Also, the dislocated joint cannot be moved by the patient or by another person, except within narrow limits, while a sprained joint can be moved, with the production of pain it is true, but without any mechanical obstacle. In the case of fracture near a joint there is usually increased movement in some new direction. When a dislocated joint is put in proper place it stays in place, whereas when a fractured part is reduced there is nothing to keep it in place and, if let alone, it quickly resumes its former faulty position.

Only a few of the commoner dislocations will be considered here, as the others are of rare occurrence and require more skill than can be imparted in a book intended for the laity. The following instructions are not to be followed if skilled surgical attendance can be secured; they are intended solely for those not so fortunately situated.

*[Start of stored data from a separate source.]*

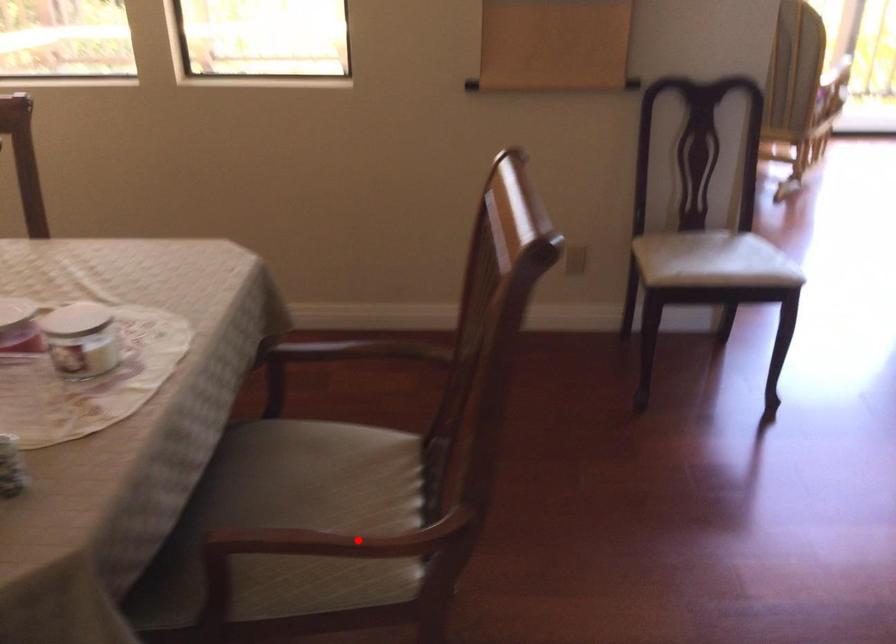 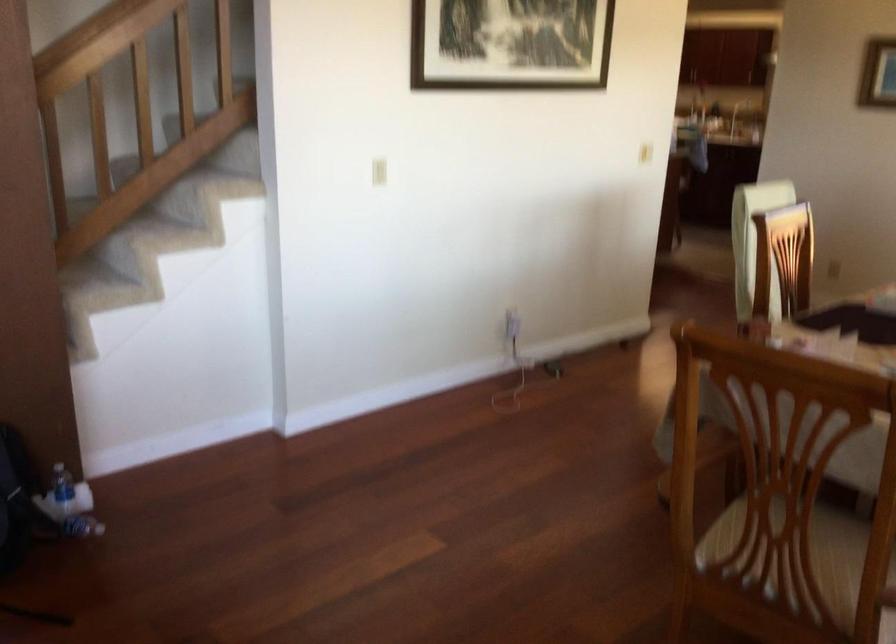 Find the pixel in the second image that matches the highlighted location in the first image.

(736, 532) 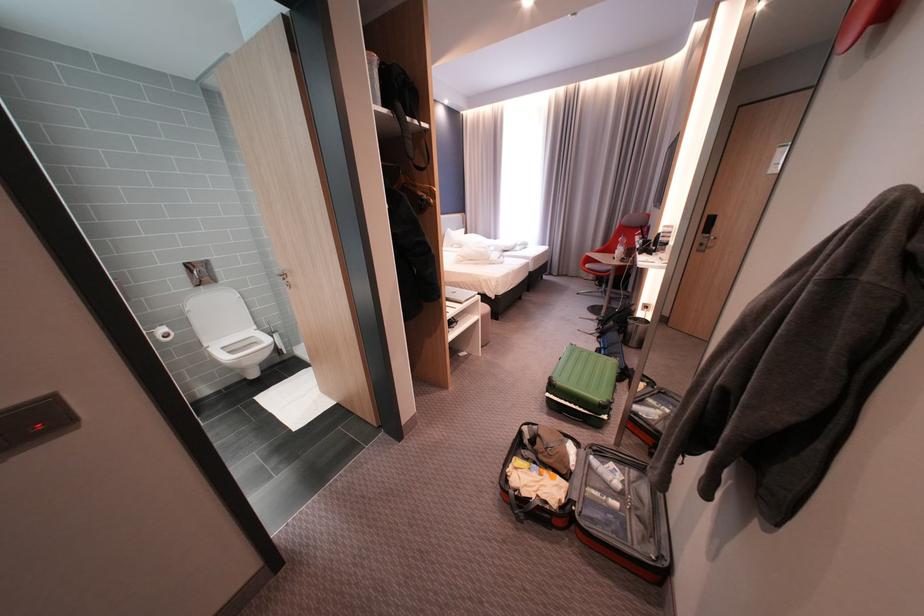 What do you see at coordinates (34, 422) in the screenshot?
I see `the black light switch` at bounding box center [34, 422]. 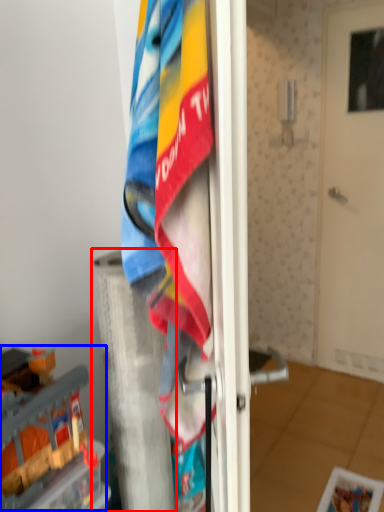 Question: Which object appears closest to the camera in this image, pillar (highlighted by a red box) or toy (highlighted by a blue box)?

Choices:
 (A) pillar
 (B) toy

Answer: (B) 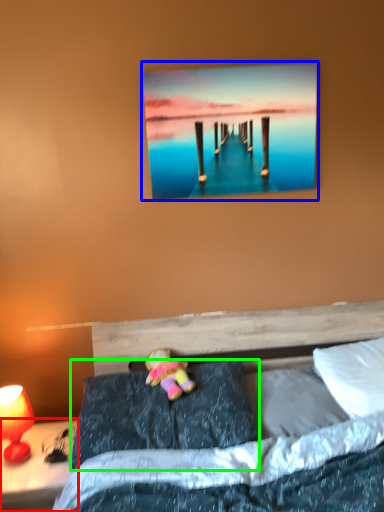 Question: Which object is positioned closest to nightstand (highlighted by a red box)? Select from picture frame (highlighted by a blue box) and pillow (highlighted by a green box).

Choices:
 (A) picture frame
 (B) pillow

Answer: (B) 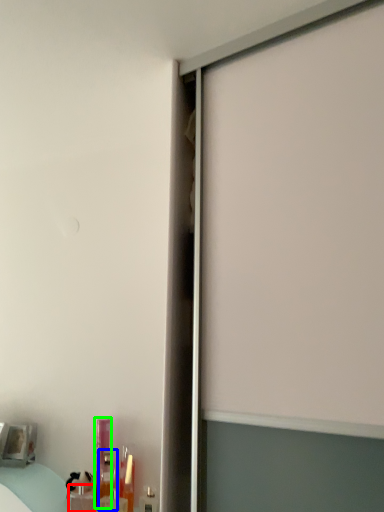 Question: Which is nearer to the toiletry (highlighted by a red box)? toiletry (highlighted by a blue box) or toiletry (highlighted by a green box).

Choices:
 (A) toiletry
 (B) toiletry

Answer: (A) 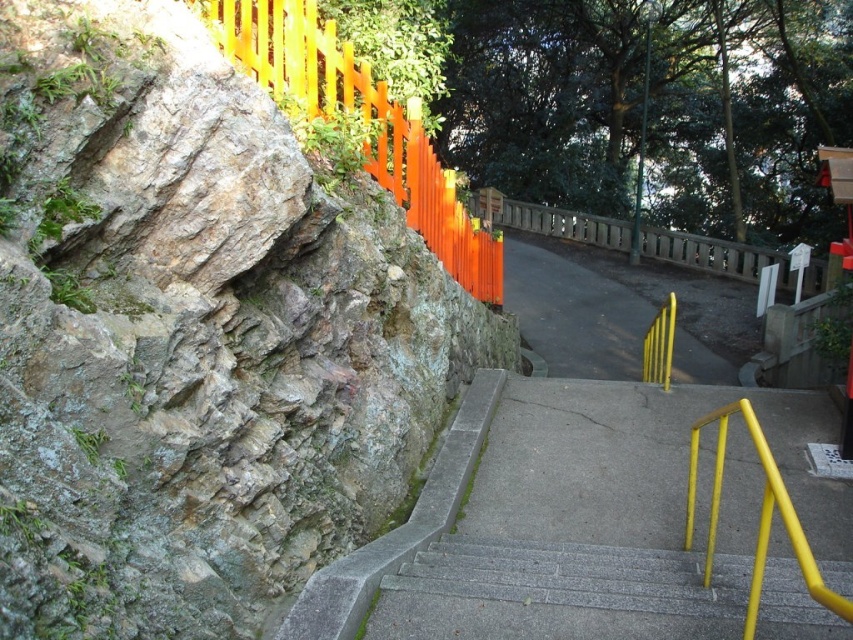 Question: Which object is positioned closest to the wooden at upper center?

Choices:
 (A) orange painted wood fence at upper left
 (B) gray concrete stairs at center

Answer: (B)

Question: Which point is closer to the camera?

Choices:
 (A) rocky cliff at left
 (B) gray concrete stairs at center
 (C) orange painted wood fence at upper left
 (D) wooden at upper center

Answer: (A)

Question: Does orange painted wood fence at upper left appear on the left side of wooden at upper center?

Choices:
 (A) no
 (B) yes

Answer: (B)

Question: Is rocky cliff at left in front of orange painted wood fence at upper left?

Choices:
 (A) no
 (B) yes

Answer: (B)

Question: Is gray concrete stairs at center smaller than orange painted wood fence at upper left?

Choices:
 (A) yes
 (B) no

Answer: (A)

Question: Which of the following is the farthest from the observer?

Choices:
 (A) (392, 586)
 (B) (0, 369)
 (C) (814, 276)
 (D) (314, 38)

Answer: (C) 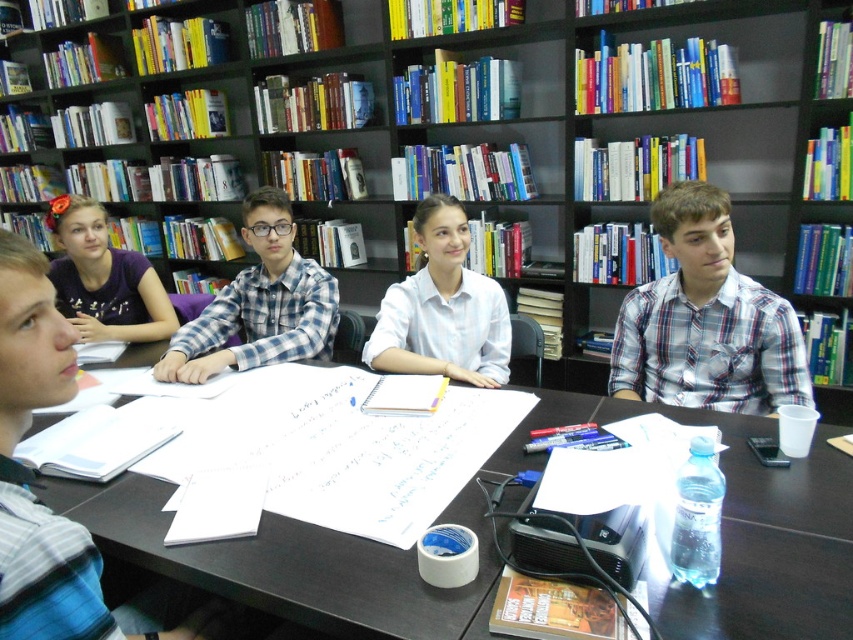 Question: Does wooden bookshelf at upper center appear over purple fabric shirt at upper left?

Choices:
 (A) yes
 (B) no

Answer: (A)

Question: Which point is closer to the camera taking this photo?

Choices:
 (A) (223, 333)
 (B) (360, 138)

Answer: (A)

Question: Which of these objects is positioned closest to the wooden bookshelf at upper center?

Choices:
 (A) black wood table at center
 (B) white shirt at center
 (C) blue plaid shirt at center
 (D) purple fabric shirt at upper left

Answer: (B)

Question: Which of the following is the closest to the observer?

Choices:
 (A) purple fabric shirt at upper left
 (B) black wood table at center
 (C) white shirt at center

Answer: (B)

Question: Does wooden bookshelf at upper center have a greater width compared to blue plaid shirt at center?

Choices:
 (A) yes
 (B) no

Answer: (A)

Question: Does white shirt at center have a larger size compared to purple fabric shirt at upper left?

Choices:
 (A) yes
 (B) no

Answer: (B)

DISLOCATION OF THE JAW.—This condition is caused by a blow on the chin, or occurs in gaping or when the mouth is kept widely open during prolonged dental operations. The joint surface at the upper part of the lower jaw, just in front of the entrance to the ear, is thrown out of its socket on one side of the face, or on both sides. If the jaw is put out of place on both sides at once, the chin will be found projecting so that lower front teeth jut out beyond the upper front teeth, the mouth is open and cannot be closed, and the patient is suffering considerable pain. When the jaw is dislocated on one side only, the chin is pushed over toward the uninjured side of the face, which gives the face a twisted appearance; the mouth is partly open and fixed in that position. A depression is seen on the injured side in front of the ear, while a corresponding prominence exists on the opposite side of the face, and the lower front teeth project beyond the upper front teeth.

Fig. 29.

REDUCING DISLOCATION OF JAW (American Text-Book).

Thumbs placed upon last molar teeth on each side; note jaw grasped between fingers and thumbs to force it into place.

Treatment.—A dislocation of one side of the jaw is treated in the same manner as that of both sides.

The dislocation may sometimes be reduced by placing a good-sized cork as far back as possible between the back teeth of the upper and lower jaws (on one or both sides, according as the jaw is out of place on one or both sides), and getting the patient to bite down on the cork. This may pry the jaw back into place.